NNRTI associated mutations were also more frequent in treated subtype C-infected patients than in treated subtype B-infected patients. The frequency difference was most prominent in the NNRTI-naive subtype C-infected treated patients (Table 1, lower section). NNRTI resistance-associated mutations (A98G, L100I, K103N, V106M, V108I, Y181C, Y188C, G190A) and polymorphisms (A98S, K101E, V106I, V179I) pre-existed in NNRTI-naive subtype C-infected patients, while in NNRTI-naive subtype B-infected patients only A98G/S and K103N occurred (Table 1, lower section). K103N was the most prevalent mutation in NNRTI-treated patients, 42.9% and 38.9% in subtype B- and subtype C-infected patients, respectively. Average NNRTI mutation rates in the NNRTI treated group were 1.26 and 1.67 per patient in subtype B- and subtype C-infected patients, respectively; P = 0.036. As previously shown , the overall frequency of NAM was higher (about twofold) in subtype B-infected patients and M184V frequency was similar. The overall frequency of mutations associated with NNRTI was significantly higher in C than in B patients (P = 0.019).
EFV versus NVP
Of 90 subtype C-infected patients treated with NNRTI, 47 were treated with EFV and 37 with NVP as the only NNRTI. Similarly, 24 and 10 of 42 subtype B-infected patients were treated with EFV and NVP, respectively. Choice of drugs was made by the physicians. We examined accumulation of mutations under each treatment and, as our NNRTI-treated B cohort was small, compared our subtype B- and subtype C-infected patients to subtype B patients from the large Stanford database (Tables 2 and 3). The most frequent mutation in both subtypes was K103N. Its frequency was significantly lower in subtype C- (44%) than in subtype B-infected patients (62%) following EFV treatment (P = 0.013) but similar in subtype C and B patients following NVP (32% and 38%; P = 0.604). V106M frequency was significantly higher in EFV-treated subtype C-infected patients (24%) than in subtype B patients treated with this drug (0.3%; P < 0.0001). It was found in one subtype C patient treated with NVP. Among the EFV-treated patients 0.1% subtype B- and 4% subtype C-infected EFV-treated patients carried Y188C (P = 0.008). On the other hand, Y188H/L was higher in EFV-treated subtype B patients than in NVP-treated subtype B patients (13% and 4%, respectively; P = 0.008). Y181C was significantly higher in patients treated with NVP in both subtypes (Tables 2 and 3). Even on the background of natural polymorphism, the frequency of A98G/S was higher in NNRTI-treated subtype C patients (31% and 48% in subtype C, and 10% and 14% in subtype B, for EFV and NVP, respectively); in both subtypes, this value almost doubled following NVP treatment. The frequencies of L100I, L101E/L/I, V108I, V179I, G190A and P225H following treatment with either drug were similar in the two subtypes (data not shown). There was no significant difference between the Israeli and Stanford subtype B-infected patients.

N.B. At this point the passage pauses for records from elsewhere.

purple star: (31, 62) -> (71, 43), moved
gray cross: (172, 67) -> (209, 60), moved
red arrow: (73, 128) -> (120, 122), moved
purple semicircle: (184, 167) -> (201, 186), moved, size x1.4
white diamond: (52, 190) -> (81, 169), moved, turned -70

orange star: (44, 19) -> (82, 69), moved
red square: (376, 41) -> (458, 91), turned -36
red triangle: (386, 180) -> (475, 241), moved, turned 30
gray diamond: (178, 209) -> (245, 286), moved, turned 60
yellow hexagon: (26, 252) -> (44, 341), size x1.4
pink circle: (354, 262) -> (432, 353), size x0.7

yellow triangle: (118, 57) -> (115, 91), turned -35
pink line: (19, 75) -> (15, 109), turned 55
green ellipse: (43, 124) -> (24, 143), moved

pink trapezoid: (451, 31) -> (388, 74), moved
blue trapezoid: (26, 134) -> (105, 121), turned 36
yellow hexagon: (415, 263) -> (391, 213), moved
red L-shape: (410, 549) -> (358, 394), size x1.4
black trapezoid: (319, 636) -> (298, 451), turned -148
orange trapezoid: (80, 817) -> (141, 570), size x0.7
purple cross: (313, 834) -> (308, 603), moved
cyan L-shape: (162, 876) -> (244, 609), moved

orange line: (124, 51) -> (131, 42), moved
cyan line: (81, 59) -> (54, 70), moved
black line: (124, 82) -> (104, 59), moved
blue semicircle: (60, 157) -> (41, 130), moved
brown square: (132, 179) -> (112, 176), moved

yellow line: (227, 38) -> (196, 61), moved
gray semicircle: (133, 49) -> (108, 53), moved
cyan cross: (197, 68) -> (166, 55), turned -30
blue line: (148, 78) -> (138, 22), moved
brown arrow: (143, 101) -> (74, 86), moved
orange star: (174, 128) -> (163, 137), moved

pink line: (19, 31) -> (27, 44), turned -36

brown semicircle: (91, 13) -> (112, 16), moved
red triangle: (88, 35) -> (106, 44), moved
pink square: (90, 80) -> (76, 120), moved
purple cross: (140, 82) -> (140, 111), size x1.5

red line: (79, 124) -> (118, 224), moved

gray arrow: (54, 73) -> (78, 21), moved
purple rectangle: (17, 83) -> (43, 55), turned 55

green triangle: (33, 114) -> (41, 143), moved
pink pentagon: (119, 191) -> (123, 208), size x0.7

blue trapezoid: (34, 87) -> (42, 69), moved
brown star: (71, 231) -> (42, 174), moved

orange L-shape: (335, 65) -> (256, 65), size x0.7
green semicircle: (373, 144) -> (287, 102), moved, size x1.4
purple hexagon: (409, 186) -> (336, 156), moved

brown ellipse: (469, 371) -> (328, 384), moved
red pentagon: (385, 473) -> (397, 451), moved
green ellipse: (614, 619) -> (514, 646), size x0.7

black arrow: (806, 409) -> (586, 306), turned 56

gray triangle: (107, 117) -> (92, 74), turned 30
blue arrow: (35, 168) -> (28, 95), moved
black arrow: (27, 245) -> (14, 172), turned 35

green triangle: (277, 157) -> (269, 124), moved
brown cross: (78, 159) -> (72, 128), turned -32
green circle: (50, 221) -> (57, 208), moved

The objective of this study was to elucidate patterns evolved under treatment regimens containing NNRTI. To this end, we have comparatively analysed the genetic variation in the RT gene of subtype B and subtype C HIV-1 from drug-naive and drug-experienced patients. We compared the frequency at which individual drug resistance mutations were selected in subtype B and C patients who failed therapy. We further compared our results to a large public-access database.
Patients in our study were not randomized into specific treatment arms. The patients had different ethnic backgrounds, and this may have affected both adherence and pharmacokinetics. Such issues were not studied here. However, patients were treated by the same physicians in the same clinics. The drugs received, follow-up time, baseline viral load and CD4 cell counts were similar (Table 1). Although all the mutations associated with resistance to NNRTI in subtype B-infected patients were found also in subtype C-infected patients, different patterns and frequencies of specific mutations were found in each subtype. Significant differences in frequency of individual mutations were found only for A98G/S, V106M and Y188C. However, the frequency differences for all of the other mutations combined reached significance, with more NNRTI resistance-associated mutations in subtype C patients. This applies to each of the three groups, drug-naive, NNRTI-naive and NNRTI-treated patients. The relatively high frequency of NNRTI resistance-associated mutations in subtype C-infected patients is conspicuous when compared with other RT mutations, the NAM and M184V. As previously reported, the frequency of NAM was higher in B infected patients and that of M184V was equal in subtype B- and subtype C-infected patients. In contrast, NNRTI resistance-associated mutations appear to accumulate rapidly in subtype C patients and to manifest a unique pattern. Even in subtype C patients who were treated with NRTI, and not with NNRTI, there was an increased frequency of mutations associated with resistance to NNRTI. The implied cross-reactivity between NRTI and NNRTI should be further investigated.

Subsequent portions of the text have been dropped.